My Gramma (Gigi, as she requested to be called by my Greta) passed away, quite suddenly, at the end of August.  Mary was a spunky 90-year-old who was still driving, playing bridge, making her own grocery store runs, and calling me weekly to schedule our visit.  She looked forward to her daily walks, taking time to stop and say hello to her neighbors.  The kids and I would join her, almost every week, and fall into the familiar routine she created with us.

gramma kitchen
Gigi’s kitchen table, the setting for many tea & cookie visits.

First, and foremost on visits to Gigi’s, we ate cookies. She sat us down at her almost-too big table, pushed against her oven door in her tiny kitchen. The treats were always laid out in advance complete with plates, napkins, silverware, cups, tea cups, and plates of carefully arranged goodies and Gramma fed us.  When we would go and stay with her when I was a little girl, she fed us elaborate multi-course meals of fruit salad, scalloped potatoes, stuffing, baked fish, salad, muffins, and always something for dessert.  I always hoped for the chewy molasses cookies, and I remember one time in particular she made an entire tin of these cookies all for me.
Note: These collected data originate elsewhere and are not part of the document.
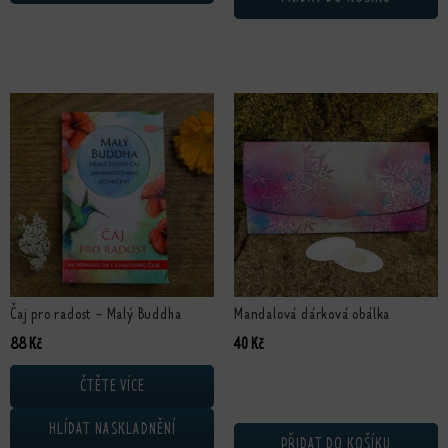
Čaj pro radost - Malý Buddha
Mandalová dárková obálka
88
Kč
40
Kč
ČTĚTE VÍCE
HLÍDAT NASKLADNĚNÍ
PŘIDAT DO KOŠÍKU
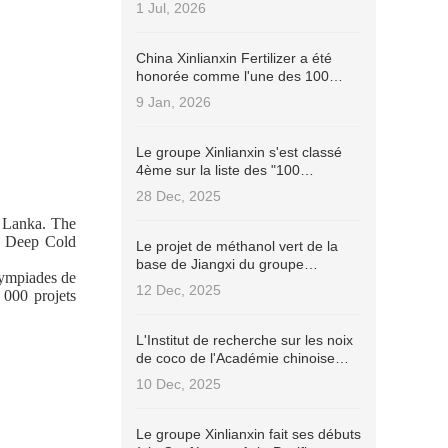
Industry Stewardship Champion
1 Jul, 2026
(ISC) !
China Xinlianxin Fertilizer a été
honorée comme l'une des 100
meilleures entreprises chinoises
9 Jan, 2026
cotées en bourse avec les
meilleures pratiques ESG en 2025
par Wind.
Le groupe Xinlianxin s'est classé
4ème sur la liste des "100
entreprises d'engrais les plus
28 Dec, 2025
influentes en Chine en 2025".
i Lanka. The
f Deep Cold
Le projet de méthanol vert de la
base de Jiangxi du groupe
lympiades de
Xinlianxin a passé avec succès la
12 Dec, 2025
 000 projets
certification internationale de
développement durable et de
carbone (ISCC EU).
L'Institut de recherche sur les noix
de coco de l'Académie chinoise
des sciences agricoles tropicales a
10 Dec, 2025
signé un contrat avec le groupe
Xinlianxin pour développer
conjointement des engrais
Le groupe Xinlianxin fait ses débuts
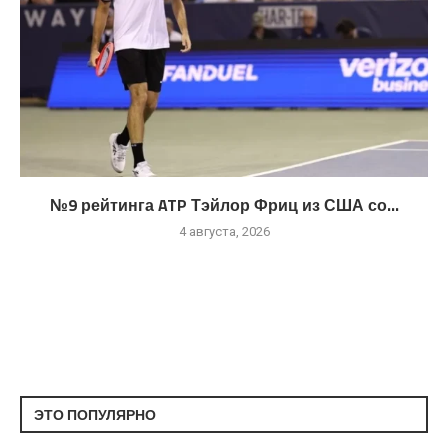
№9 рейтинга ATP Тэйлор Фриц из США со...
4 августа, 2026
ЭТО ПОПУЛЯРНО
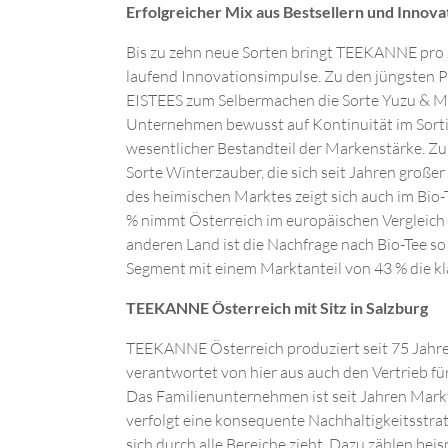
Erfolgreicher Mix aus Bestsellern und Innov
Bis zu zehn neue Sorten bringt TEEKANNE pro 
laufend Innovationsimpulse. Zu den jüngsten P
EISTEES zum Selbermachen die Sorte Yuzu & Min
Unternehmen bewusst auf Kontinuität im Sort
wesentlicher Bestandteil der Markenstärke. Zu 
Sorte Winterzauber, die sich seit Jahren großer
des heimischen Marktes zeigt sich auch im Bio
% nimmt Österreich im europäischen Vergleich 
anderen Land ist die Nachfrage nach Bio-Tee s
Segment mit einem Marktanteil von 43 % die k
TEEKANNE Österreich mit Sitz in Salzburg
TEEKANNE Österreich produziert seit 75 Jahr
verantwortet von hier aus auch den Vertrieb 
Das Familienunternehmen ist seit Jahren Markt
verfolgt eine konsequente Nachhaltigkeitsstrat
sich durch alle Bereiche zieht. Dazu zählen bei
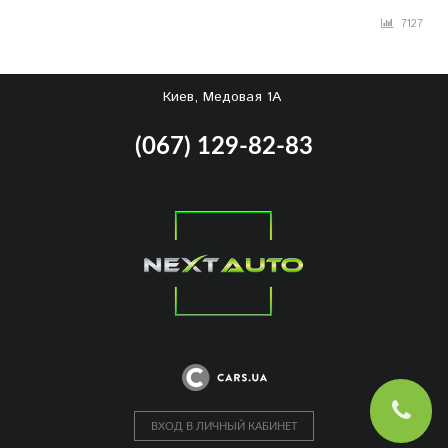
7127
Киев, Медовая 1А
(067) 129-82-83
ВХОД В ЛИЧНЫЙ КАБИНЕТ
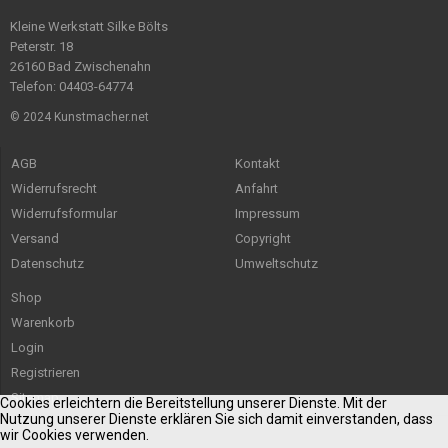
Kleine Werkstatt Silke Bölts
Peterstr. 18
26160 Bad Zwischenahn
Telefon: 04403-64774
© 2024 Kunstmacher.net
AGB
Kontakt
Widerrufsrecht
Anfahrt
Widerrufsformular
Impressum
Versand
Copyright
Datenschutz
Umweltschutz
Shop
Warenkorb
Login
Registrieren
Sitemap
Cookies erleichtern die Bereitstellung unserer Dienste. Mit der
Nutzung unserer Dienste erklären Sie sich damit einverstanden, dass
wir Cookies verwenden.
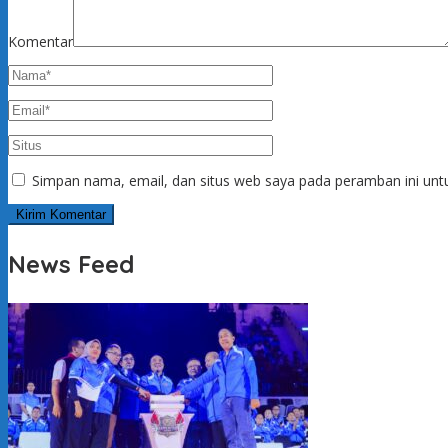
Komentar
Simpan nama, email, dan situs web saya pada peramban ini unt
News Feed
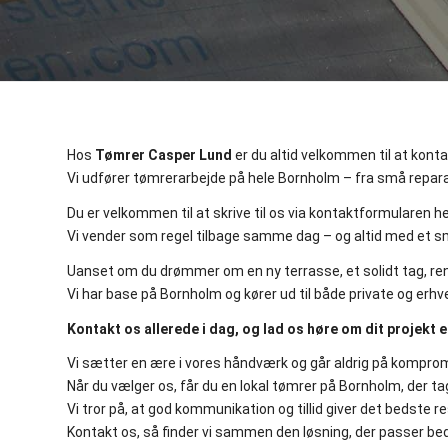
Hos
Tømrer Casper Lund
er du altid velkommen til at konta
Vi udfører tømrerarbejde på hele Bornholm – fra små reparat
Du er velkommen til at skrive til os via kontaktformularen her
Vi vender som regel tilbage samme dag – og altid med et sm
Uanset om du drømmer om en ny terrasse, et solidt tag, renover
Vi har base på Bornholm og kører ud til både private og erh
Kontakt os allerede i dag, og lad os høre om dit projekt ell
Vi sætter en ære i vores håndværk og går aldrig på komprom
Når du vælger os, får du en lokal tømrer på Bornholm, der tag
Vi tror på, at god kommunikation og tillid giver det bedste r
Kontakt os, så finder vi sammen den løsning, der passer bedst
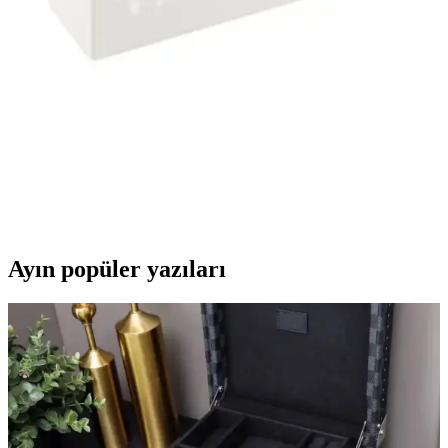
ve Okul İçin Pratik Saklama Çözümü
Bu şık ve dayanıklı PVC evrak klasörü, 200 yaprak kapasitesi ve
kompakt tasarımıyla ofis ve okul ihtiyaçlarınız için ideal, pratik ve
güvenli belge saklama sağlar.
Bigpoint Plastik Kutu Klasör Magazinlik Beyaz Ofis
ve Ev Düzeninde Pratik Çözüm
Dayanıklı ABS plastikten üretilmiş Bigpoint Beyaz Kutu, ofis ve
evde belge düzeni sağlar, kolay erişim ve kullanım imkânı sunar,
uygun fiyatlı ve estetik bir depolama seçeneğidir.
Ayın popüler yazıları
In the more recent years though, the treats were more or less always the same store-bought items – iced pumpkin bars, chocolate dipped graham crackers, goldfish crackers, chocolate muffins, banana bread slices, pumpkin bread slices, Frito Lay chips, milk, and tea.  It was during this snacking when we talked and caught up on the weekly happenings of her residence and aging neighbors, bridge games, movie nights, and gossip and I told her about raising two young children and working.  The conversations would often drift to questions about the past – where did she acquire this set of china or what was it like living in Texas with two young boys in the early 1950s?  Gramma loved to tell stories – she had a sharp memory and would often correct me on the dates of the events where I was present.  She loved to recount stories and discuss weddings, memorable trips, growing up during the Depression, working in Minneapolis hospitals as a dietician, and her preference for Mid Century Modern design.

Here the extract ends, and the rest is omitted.